AIM OF THE EXERCISE:
Starting at the line that contains "towards sustainable and", copy each line through the end of the listing below. Include both ends and output nothing more.

RECORDS TO USE:
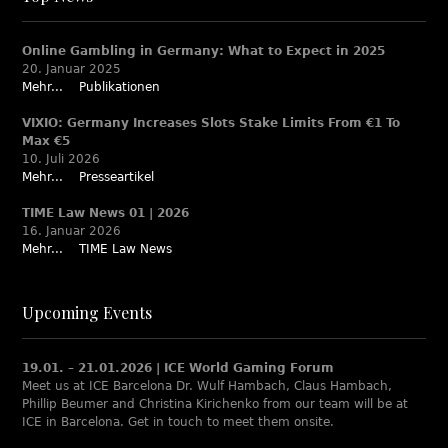
Online Gambling in Germany: What to Expect in 2025
20. Januar 2025
Mehr...
Publikationen
VIXIO: Germany Increases Slots Stake Limits From €1 To
Max €5
10. Juli 2026
Mehr...
Presseartikel
TIME Law News 01 | 2026
16. Januar 2026
Mehr...
TIME Law News
Upcoming Events
19.01. – 21.01.2026 | ICE World Gaming Forum
Meet us at ICE Barcelona Dr. Wulf Hambach, Claus Hambach,
Phillip Beumer and Christina Kirichenko from our team will be at
ICE in Barcelona. Get in touch to meet them onsite.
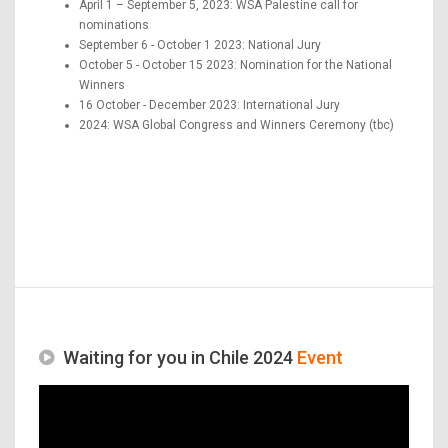
April 1 – September 5, 2023: WSA Palestine call for
nominations
September 6 - October 1 2023: National Jury
October 5 - October 15 2023: Nomination for the National
Winners
16 October - December 2023: International Jury
2024: WSA Global Congress and Winners Ceremony (tbc)
Waiting for you in Chile 2024
Event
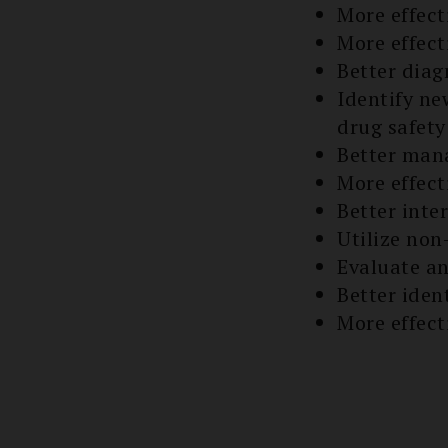
More effect
More effect
Better diag
Identify n
drug safety
Better mana
More effect
Better inter
Utilize no
Evaluate an
Better iden
More effect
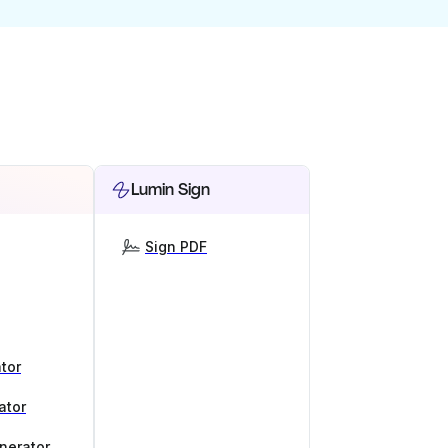
Lumin Sign
Sign PDF
tor
ator
nerator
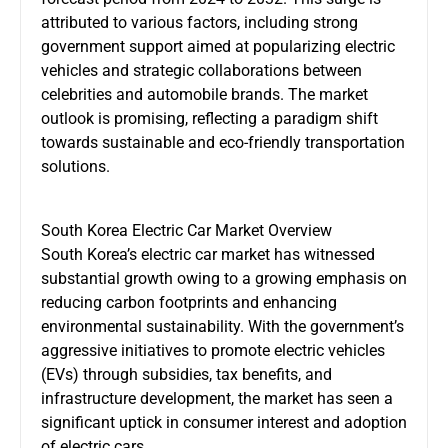
attributed to various factors, including strong
government support aimed at popularizing electric
vehicles and strategic collaborations between
celebrities and automobile brands. The market
outlook is promising, reflecting a paradigm shift
towards sustainable and eco-friendly transportation
solutions.
South Korea Electric Car Market Overview
South Korea’s electric car market has witnessed
substantial growth owing to a growing emphasis on
reducing carbon footprints and enhancing
environmental sustainability. With the government’s
aggressive initiatives to promote electric vehicles
(EVs) through subsidies, tax benefits, and
infrastructure development, the market has seen a
significant uptick in consumer interest and adoption
of electric cars.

EXERCISE RESPONSE:
towards sustainable and eco-friendly transportation
solutions.
South Korea Electric Car Market Overview
South Korea’s electric car market has witnessed
substantial growth owing to a growing emphasis on
reducing carbon footprints and enhancing
environmental sustainability. With the government’s
aggressive initiatives to promote electric vehicles
(EVs) through subsidies, tax benefits, and
infrastructure development, the market has seen a
significant uptick in consumer interest and adoption
of electric cars.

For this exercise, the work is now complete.